What this task involves: Going down the listing below, print exactly each line from the one with "blandet kjøring per 100" up to and including the one with "Дадашова Гюнель Эльдаровна", and skip the rest.

Source data:

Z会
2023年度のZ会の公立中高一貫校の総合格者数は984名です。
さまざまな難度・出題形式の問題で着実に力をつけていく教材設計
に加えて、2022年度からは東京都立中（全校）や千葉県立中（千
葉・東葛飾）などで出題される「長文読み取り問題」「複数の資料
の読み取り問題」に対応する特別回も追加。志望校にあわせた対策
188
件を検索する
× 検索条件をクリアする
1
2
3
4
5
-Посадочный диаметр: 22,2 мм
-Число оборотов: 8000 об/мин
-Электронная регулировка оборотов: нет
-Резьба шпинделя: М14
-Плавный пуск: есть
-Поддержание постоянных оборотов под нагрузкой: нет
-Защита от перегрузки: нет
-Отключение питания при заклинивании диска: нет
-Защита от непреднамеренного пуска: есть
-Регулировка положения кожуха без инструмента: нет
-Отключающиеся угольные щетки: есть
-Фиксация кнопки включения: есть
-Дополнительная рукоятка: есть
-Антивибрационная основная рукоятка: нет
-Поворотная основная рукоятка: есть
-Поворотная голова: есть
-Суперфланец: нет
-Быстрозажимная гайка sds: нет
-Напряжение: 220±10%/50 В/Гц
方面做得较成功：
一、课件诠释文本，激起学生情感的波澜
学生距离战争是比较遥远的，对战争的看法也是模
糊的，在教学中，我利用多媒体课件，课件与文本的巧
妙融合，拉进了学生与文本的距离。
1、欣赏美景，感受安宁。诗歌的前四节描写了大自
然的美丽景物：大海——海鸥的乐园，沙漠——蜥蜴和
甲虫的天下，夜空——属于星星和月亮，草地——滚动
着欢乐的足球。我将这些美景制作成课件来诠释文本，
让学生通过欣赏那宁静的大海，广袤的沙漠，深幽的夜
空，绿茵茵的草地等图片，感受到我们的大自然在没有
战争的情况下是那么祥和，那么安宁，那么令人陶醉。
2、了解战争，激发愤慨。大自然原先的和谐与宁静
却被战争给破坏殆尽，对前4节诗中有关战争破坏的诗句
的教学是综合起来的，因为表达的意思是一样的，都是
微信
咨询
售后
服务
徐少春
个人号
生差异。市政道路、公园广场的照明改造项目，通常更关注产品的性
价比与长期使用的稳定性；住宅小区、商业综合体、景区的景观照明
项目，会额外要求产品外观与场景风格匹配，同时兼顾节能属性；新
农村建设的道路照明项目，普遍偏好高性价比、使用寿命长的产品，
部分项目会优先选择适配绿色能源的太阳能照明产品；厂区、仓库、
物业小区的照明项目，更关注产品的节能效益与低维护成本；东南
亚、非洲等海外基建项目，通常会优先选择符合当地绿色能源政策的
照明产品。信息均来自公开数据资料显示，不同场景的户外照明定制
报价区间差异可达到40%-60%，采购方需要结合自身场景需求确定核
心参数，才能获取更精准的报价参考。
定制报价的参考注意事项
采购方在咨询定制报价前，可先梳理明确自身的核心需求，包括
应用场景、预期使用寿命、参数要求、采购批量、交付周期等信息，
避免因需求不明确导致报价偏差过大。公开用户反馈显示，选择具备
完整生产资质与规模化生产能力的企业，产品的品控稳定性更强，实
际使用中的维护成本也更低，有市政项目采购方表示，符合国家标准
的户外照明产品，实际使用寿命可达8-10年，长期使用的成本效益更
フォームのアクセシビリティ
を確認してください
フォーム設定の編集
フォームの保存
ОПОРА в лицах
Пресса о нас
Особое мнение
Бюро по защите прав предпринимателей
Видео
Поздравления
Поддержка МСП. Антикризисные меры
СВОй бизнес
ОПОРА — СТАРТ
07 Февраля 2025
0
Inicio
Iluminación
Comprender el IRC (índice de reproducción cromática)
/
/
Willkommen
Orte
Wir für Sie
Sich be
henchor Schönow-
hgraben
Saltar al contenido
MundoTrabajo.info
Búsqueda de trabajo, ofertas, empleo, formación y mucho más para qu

--

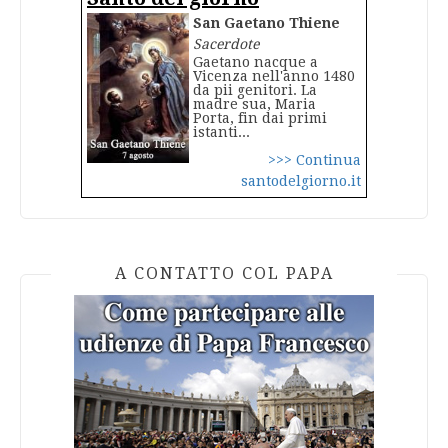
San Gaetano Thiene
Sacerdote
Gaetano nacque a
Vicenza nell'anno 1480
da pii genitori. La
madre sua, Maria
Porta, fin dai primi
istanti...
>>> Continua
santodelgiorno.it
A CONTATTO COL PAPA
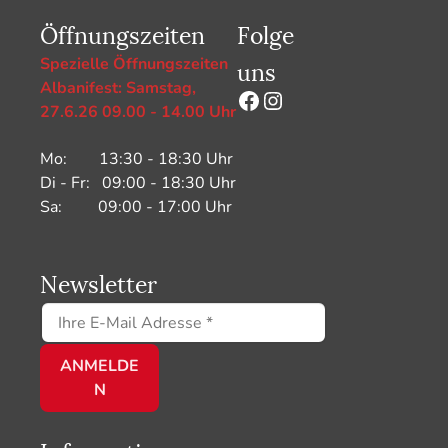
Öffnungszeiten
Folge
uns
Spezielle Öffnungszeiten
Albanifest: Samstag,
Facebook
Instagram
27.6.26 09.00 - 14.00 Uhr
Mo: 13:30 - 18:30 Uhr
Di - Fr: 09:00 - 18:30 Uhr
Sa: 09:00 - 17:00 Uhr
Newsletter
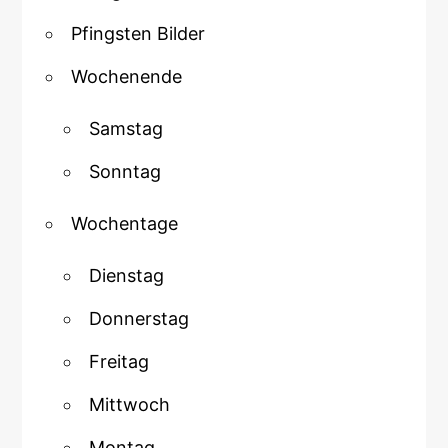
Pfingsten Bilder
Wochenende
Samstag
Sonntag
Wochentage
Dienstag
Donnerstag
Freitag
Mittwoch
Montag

--

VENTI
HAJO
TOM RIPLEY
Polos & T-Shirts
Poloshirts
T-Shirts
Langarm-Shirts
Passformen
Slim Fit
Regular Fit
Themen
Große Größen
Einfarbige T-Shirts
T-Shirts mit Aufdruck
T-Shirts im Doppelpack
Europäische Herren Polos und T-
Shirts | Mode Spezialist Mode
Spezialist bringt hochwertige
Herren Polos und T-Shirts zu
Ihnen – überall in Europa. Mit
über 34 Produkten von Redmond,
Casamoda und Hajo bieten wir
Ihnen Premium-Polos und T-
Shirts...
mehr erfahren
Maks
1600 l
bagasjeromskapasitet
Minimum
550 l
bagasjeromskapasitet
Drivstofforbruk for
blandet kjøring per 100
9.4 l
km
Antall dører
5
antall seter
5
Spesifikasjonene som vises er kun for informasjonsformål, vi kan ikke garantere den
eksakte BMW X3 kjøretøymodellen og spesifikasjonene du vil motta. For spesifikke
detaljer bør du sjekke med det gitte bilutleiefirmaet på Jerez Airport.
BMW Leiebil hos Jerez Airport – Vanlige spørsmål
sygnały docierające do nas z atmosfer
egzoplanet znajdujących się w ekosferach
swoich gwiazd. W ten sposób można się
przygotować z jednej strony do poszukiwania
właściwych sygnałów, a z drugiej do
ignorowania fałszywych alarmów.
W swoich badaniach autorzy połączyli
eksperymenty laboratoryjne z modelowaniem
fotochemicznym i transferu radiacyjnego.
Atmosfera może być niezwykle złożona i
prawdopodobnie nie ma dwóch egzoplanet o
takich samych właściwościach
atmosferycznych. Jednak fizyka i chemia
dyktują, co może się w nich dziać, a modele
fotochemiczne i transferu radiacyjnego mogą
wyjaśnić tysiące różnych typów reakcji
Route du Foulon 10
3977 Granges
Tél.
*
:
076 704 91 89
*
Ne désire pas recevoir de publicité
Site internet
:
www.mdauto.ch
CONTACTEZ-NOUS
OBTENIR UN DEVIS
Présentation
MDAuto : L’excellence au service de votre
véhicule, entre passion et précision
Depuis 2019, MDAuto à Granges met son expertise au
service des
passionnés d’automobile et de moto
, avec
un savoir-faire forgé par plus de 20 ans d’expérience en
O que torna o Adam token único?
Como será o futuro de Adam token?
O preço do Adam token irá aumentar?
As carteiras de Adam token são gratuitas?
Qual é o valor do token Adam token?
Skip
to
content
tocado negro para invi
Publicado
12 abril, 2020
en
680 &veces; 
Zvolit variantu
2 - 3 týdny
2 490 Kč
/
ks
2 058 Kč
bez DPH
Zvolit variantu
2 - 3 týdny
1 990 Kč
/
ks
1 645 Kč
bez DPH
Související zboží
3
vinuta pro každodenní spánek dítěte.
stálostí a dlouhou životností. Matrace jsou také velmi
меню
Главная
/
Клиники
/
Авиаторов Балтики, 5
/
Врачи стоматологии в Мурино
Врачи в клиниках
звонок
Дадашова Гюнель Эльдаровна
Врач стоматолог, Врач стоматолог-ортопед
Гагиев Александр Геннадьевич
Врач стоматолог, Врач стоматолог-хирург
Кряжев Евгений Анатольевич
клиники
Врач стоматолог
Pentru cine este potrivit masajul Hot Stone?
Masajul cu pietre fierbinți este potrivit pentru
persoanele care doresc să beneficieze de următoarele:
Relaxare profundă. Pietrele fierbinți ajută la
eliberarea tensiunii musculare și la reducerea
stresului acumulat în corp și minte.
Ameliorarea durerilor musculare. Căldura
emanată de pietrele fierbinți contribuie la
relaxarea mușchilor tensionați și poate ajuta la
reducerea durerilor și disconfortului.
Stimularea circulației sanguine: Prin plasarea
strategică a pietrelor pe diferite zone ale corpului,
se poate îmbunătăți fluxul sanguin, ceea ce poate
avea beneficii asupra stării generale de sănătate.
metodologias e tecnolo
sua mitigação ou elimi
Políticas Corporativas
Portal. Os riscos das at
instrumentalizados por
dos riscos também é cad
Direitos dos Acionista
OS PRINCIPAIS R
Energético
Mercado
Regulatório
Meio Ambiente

Solution to the exercise:
blandet kjøring per 100
9.4 l
km
Antall dører
5
antall seter
5
Spesifikasjonene som vises er kun for informasjonsformål, vi kan ikke garantere den
eksakte BMW X3 kjøretøymodellen og spesifikasjonene du vil motta. For spesifikke
detaljer bør du sjekke med det gitte bilutleiefirmaet på Jerez Airport.
BMW Leiebil hos Jerez Airport – Vanlige spørsmål
sygnały docierające do nas z atmosfer
egzoplanet znajdujących się w ekosferach
swoich gwiazd. W ten sposób można się
przygotować z jednej strony do poszukiwania
właściwych sygnałów, a z drugiej do
ignorowania fałszywych alarmów.
W swoich badaniach autorzy połączyli
eksperymenty laboratoryjne z modelowaniem
fotochemicznym i transferu radiacyjnego.
Atmosfera może być niezwykle złożona i
prawdopodobnie nie ma dwóch egzoplanet o
takich samych właściwościach
atmosferycznych. Jednak fizyka i chemia
dyktują, co może się w nich dziać, a modele
fotochemiczne i transferu radiacyjnego mogą
wyjaśnić tysiące różnych typów reakcji
Route du Foulon 10
3977 Granges
Tél.
*
:
076 704 91 89
*
Ne désire pas recevoir de publicité
Site internet
:
www.mdauto.ch
CONTACTEZ-NOUS
OBTENIR UN DEVIS
Présentation
MDAuto : L’excellence au service de votre
véhicule, entre passion et précision
Depuis 2019, MDAuto à Granges met son expertise au
service des
passionnés d’automobile et de moto
, avec
un savoir-faire forgé par plus de 20 ans d’expérience en
O que torna o Adam token único?
Como será o futuro de Adam token?
O preço do Adam token irá aumentar?
As carteiras de Adam token são gratuitas?
Qual é o valor do token Adam token?
Skip
to
content
tocado negro para invi
Publicado
12 abril, 2020
en
680 &veces; 
Zvolit variantu
2 - 3 týdny
2 490 Kč
/
ks
2 058 Kč
bez DPH
Zvolit variantu
2 - 3 týdny
1 990 Kč
/
ks
1 645 Kč
bez DPH
Související zboží
3
vinuta pro každodenní spánek dítěte.
stálostí a dlouhou životností. Matrace jsou také velmi
меню
Главная
/
Клиники
/
Авиаторов Балтики, 5
/
Врачи стоматологии в Мурино
Врачи в клиниках
звонок
Дадашова Гюнель Эльдаровна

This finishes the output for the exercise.